How to Hold Effective Discussions in an Elementary Classroom
Margarita Contreras, Paul Revere Primary School
Motivated by an article I recently read on listening and responding to children, I decided to write about some of the things we can do in our classroom to achieve effective discussions. Communication plays an important role in education, and it has been proven that conversations among students and teachers promote learning and discovery. Moreover, class discussions should be meaningful for students in order to reach the intended outcome. Our primary purpose as teachers is to start listening more to our students’ talk and allow them to expand their knowledge by providing new information.
The following tips will give teachers the necessary and basic tools to facilitate meaningful discussions and foster interactive lessons that will improve students’ learning.

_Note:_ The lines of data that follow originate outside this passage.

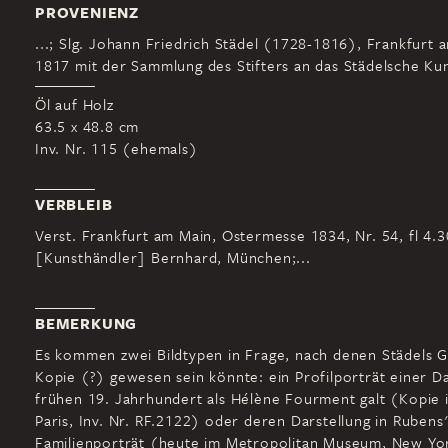
PROVENIENZ
...; Slg. Johann Friedrich Städel (1728-1816), Frankfurt 
1817 mit der Sammlung des Stifters an das Städelsche Kuns
Öl auf Holz
63.5 x 48.8 cm
Inv. Nr. 115 (ehemals)
VERBLEIB
Verst. Frankfurt am Main, Ostermesse 1834, Nr. 54, fl 4.3
[Kunsthändler] Bernhard, München;...
BEMERKUNG
Es kommen zwei Bildtypen in Frage, nach denen Städels 
Kopie (?) gewesen sein könnte: ein Profilporträt einer D
frühen 19. Jahrhundert als Hélène Fourment galt (Kopie 
Paris, Inv. Nr. RF.2122) oder deren Darstellung in Rubens
Familienporträt (heute im Metropolitan Museum, New Yor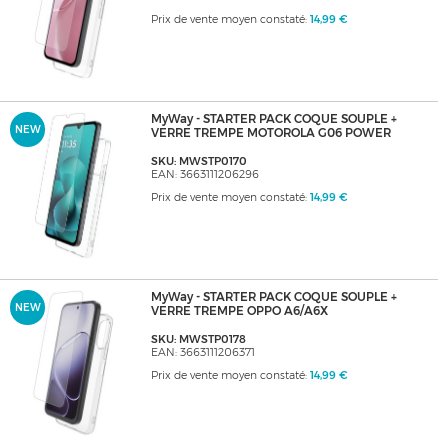
Prix de vente moyen constaté:
14,99 €
MyWay - STARTER PACK COQUE SOUPLE +
NEW
VERRE TREMPE MOTOROLA G06 POWER
SKU: MWSTP0170
EAN: 3663111206296
Prix de vente moyen constaté:
14,99 €
MyWay - STARTER PACK COQUE SOUPLE +
NEW
VERRE TREMPE OPPO A6/A6X
SKU: MWSTP0178
EAN: 3663111206371
Prix de vente moyen constaté:
14,99 €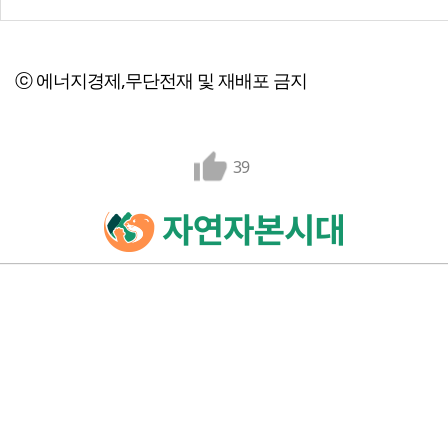
ⓒ 에너지경제,무단전재 및 재배포 금지
39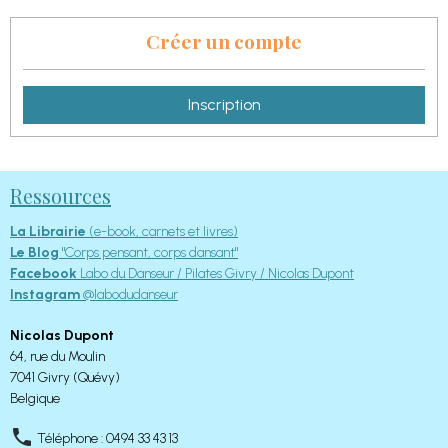
Créer un compte
Inscription
Ressources
La Librairie
(e-book, carnets et livres)
Le Blog
"Corps pensant, corps dansant"
Facebook
Labo du Danseur / Pilates Givry / Nicolas Dupont
Instagram
@labodudanseur
Nicolas Dupont
64, rue du Moulin
7041 Givry (Quévy)
Belgique
Téléphone : 0494 33 43 13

Setting the purpose. Students are entitled to know the purpose of a class discussion. This helps students understand the importance of the activity and will keep them focused. In my classroom, I usually set the purpose by writing a question on the board. Our main point will then be to come to a conclusion and thus answer the “big question.”

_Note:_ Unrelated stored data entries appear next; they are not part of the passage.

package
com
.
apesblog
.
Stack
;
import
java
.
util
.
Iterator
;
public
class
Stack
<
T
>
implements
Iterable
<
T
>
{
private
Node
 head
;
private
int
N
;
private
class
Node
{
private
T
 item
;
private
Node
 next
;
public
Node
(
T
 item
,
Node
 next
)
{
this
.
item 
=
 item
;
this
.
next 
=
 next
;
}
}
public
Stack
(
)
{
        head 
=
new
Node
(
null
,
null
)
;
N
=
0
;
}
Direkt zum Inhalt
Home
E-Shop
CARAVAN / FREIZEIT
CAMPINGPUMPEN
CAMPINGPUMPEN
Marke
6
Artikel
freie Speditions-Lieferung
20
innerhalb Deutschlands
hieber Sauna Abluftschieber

Keeping students engaged. Students should be engaged throughout the discussion when presented with a topic that interests everyone and of course motivates them. Also, teachers can capture the students’ attention by using our precious technology and many other visuals.

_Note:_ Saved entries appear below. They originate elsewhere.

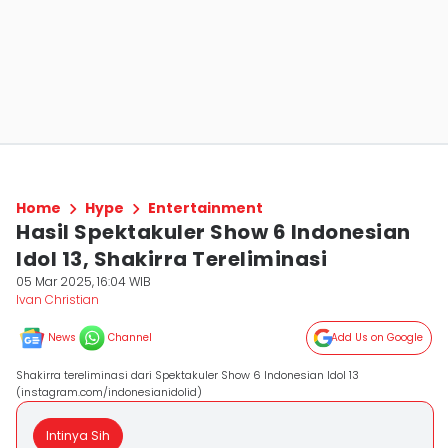
Home
Hype
Entertainment
Hasil Spektakuler Show 6 Indonesian
Idol 13, Shakirra Tereliminasi
05 Mar 2025, 16:04 WIB
Ivan Christian
News
Channel
Add Us on Google
Shakirra tereliminasi dari Spektakuler Show 6 Indonesian Idol 13
(instagram.com/indonesianidolid)
Intinya Sih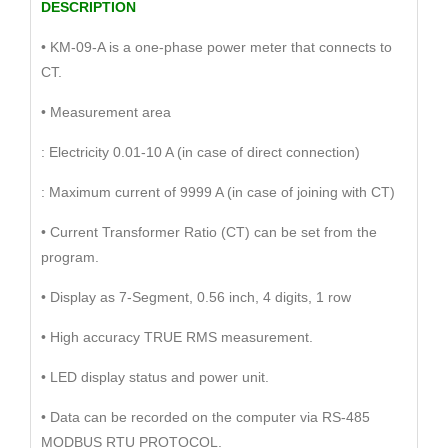
DESCRIPTION
• KM-09-A is a one-phase power meter that connects to
CT.
• Measurement area
: Electricity 0.01-10 A (in case of direct connection)
: Maximum current of 9999 A (in case of joining with CT)
• Current Transformer Ratio (CT) can be set from the
program.
• Display as 7-Segment, 0.56 inch, 4 digits, 1 row
• High accuracy TRUE RMS measurement.
• LED display status and power unit.
• Data can be recorded on the computer via RS-485
MODBUS RTU PROTOCOL.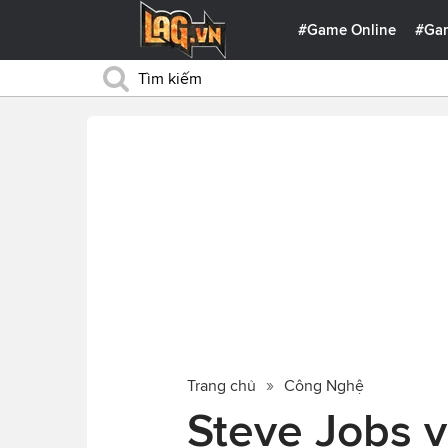
#Game Online
#Ga
Trang chủ
Công Nghệ
Steve Jobs v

Reinforcing student responses. When teachers praise and reinforce students’ work, not only do they motivate children, but they also give them confidence to continue sharing their knowledge. Assessment is definitely essential in education, but students benefit a lot from a collaborator teacher that elaborates on students’ answers instead of only evaluating them. Another way to motivate and reinforce students’ participation is by using rewards. In my classroom I use “panda paws” which then can be redeemed for prizes. Sometimes I even use bonus points and whoever gets the most paws wins double the panda paws!
Initiating the conversation. Many students choose not to participate in class discussions because they are afraid or because they simply do not know what to say. Using sentence starters helps students initiate their thinking process. Sentence starters also help students brainstorm ideas and prevent students from giving all the same answer.
I found these strategies to be very useful and easy to remember when conversing with my students. Our final goal is that we all take advantage of the great benefits effective communication gives teachers and students.
Margarita Contreras is a second grade bilingual teacher at Paul Revere Primary School.